§ Task item: Wherever the word "best" shows up in the data, report the line it sits in.

[Dataset entries]

━━━━

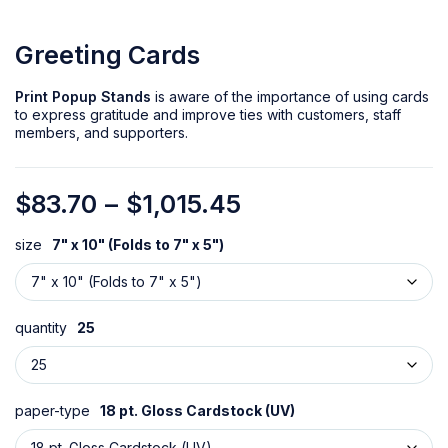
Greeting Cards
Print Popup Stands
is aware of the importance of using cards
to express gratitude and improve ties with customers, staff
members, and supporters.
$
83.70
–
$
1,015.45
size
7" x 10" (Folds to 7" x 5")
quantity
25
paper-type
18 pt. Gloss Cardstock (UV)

━━━━

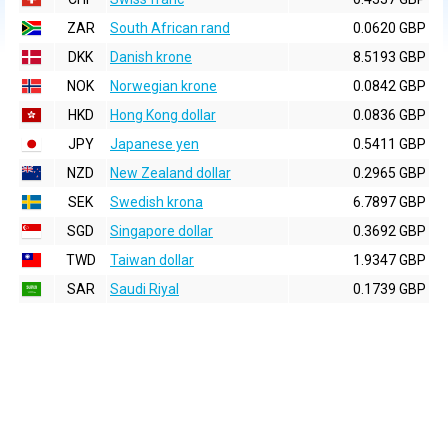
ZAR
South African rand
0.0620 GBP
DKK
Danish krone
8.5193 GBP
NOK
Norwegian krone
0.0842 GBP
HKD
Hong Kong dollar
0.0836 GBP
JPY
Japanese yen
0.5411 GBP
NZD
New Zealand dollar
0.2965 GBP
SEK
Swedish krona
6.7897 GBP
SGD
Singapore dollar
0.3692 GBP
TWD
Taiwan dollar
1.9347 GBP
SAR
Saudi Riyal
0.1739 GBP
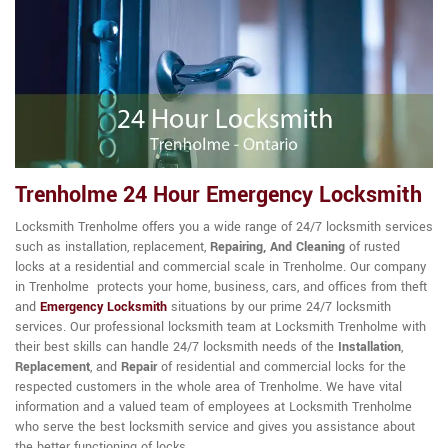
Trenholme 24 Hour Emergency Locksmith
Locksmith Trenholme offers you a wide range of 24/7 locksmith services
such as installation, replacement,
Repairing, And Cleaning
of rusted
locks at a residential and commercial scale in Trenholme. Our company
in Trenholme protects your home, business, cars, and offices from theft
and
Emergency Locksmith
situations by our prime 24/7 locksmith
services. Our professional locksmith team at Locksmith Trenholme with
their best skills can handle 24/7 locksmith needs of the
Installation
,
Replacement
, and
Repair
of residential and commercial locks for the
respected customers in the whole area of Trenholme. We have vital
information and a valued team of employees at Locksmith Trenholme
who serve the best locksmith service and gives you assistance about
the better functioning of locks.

━━━━

§ Answer box:
their best skills can handle 24/7 locksmith needs of the
who serve the best locksmith service and gives you assistance about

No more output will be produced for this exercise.